- Directed by: Robert Cannon
- Written by: Robert Cannon Ira Heffler
- Produced by: Robert Cannon; Ira Heffler; Lisa Rau;
- Starring: Robert Cannon; Brenda Vaccaro; Justin Lee;
- Production companies: Cannonball of Death; Easy Open Productions;
- Distributed by: Indie Rights
- Release date: September 28, 2017;
- Running time: 99 minutes
- Country: United States
- Language: English
- Budget: $30,000
- Box office: $4,392

= 30-Love =

30-Love is a 2017 American comedy-drama film directed by Robert Cannon and starring Robert Cannon, Brenda Vaccaro, and Justin Lee.

==Premise==
Kelly's husband (Cannon) returns home after Kelly dies in hospital. Struggling with raising their daughter as a single parent, he chooses to instead focus on Kelly's passion for tennis. Focused on winning a tournament in her honor, he neglects raising their daughter and soon finds himself having to fight to keep his parental rights.

==Cast==
- Robert Cannon as Kelly's Husband
- Brenda Vaccaro as Hellen
- Justin Lee as Johnnie
- Mark Gagliardi as David
- Robert Craighead as Fred

==Release==
30-Love raised over $10,000 on IndieGoGo for the film's premiere.
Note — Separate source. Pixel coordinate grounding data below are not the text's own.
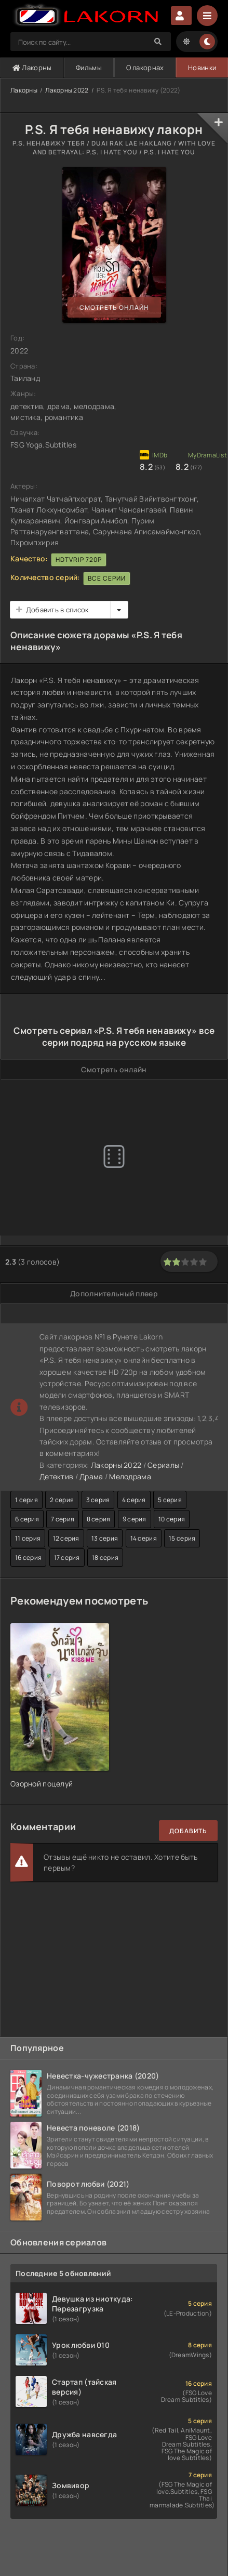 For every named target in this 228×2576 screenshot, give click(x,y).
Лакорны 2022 (66, 90)
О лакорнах (145, 67)
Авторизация (181, 15)
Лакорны (32, 67)
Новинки (202, 67)
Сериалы (163, 1465)
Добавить (188, 1830)
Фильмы (89, 67)
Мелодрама (130, 1476)
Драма (91, 1476)
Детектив (56, 1476)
It opened at the Vista Theater and had a one-week run at the Los Feliz 3 Theater.

==Reception==
30-Love received mixed reviews. Entertainment Monthly commented positively on the production quality but were not impressed with the story. Other critics were more positive with their reviews and appreciated the non-conventional ending.